**What the task requires**
Without changing a word, return the listing below, minus its images.
Provided data Start Marker
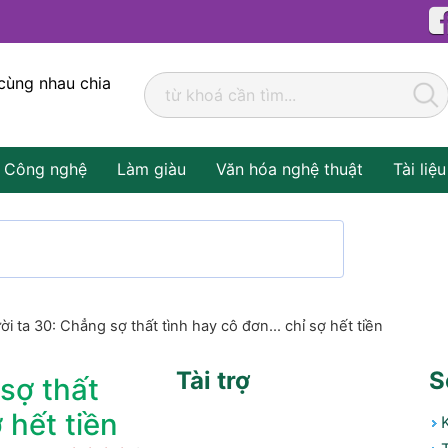
cùng nhau chia
Công nghệ
Làm giàu
Văn hóa nghệ thuật
Tài liệu
ời ta 30: Chẳng sợ thất tình hay cô đơn... chỉ sợ hết tiền
Tài trợ
S
sợ thất
 hết tiền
Provided data End Marker
**Answer section**
cùng nhau chia
Công nghệ
Làm giàu
Văn hóa nghệ thuật
Tài liệu
ời ta 30: Chẳng sợ thất tình hay cô đơn... chỉ sợ hết tiền
Tài trợ
S
sợ thất
 hết tiền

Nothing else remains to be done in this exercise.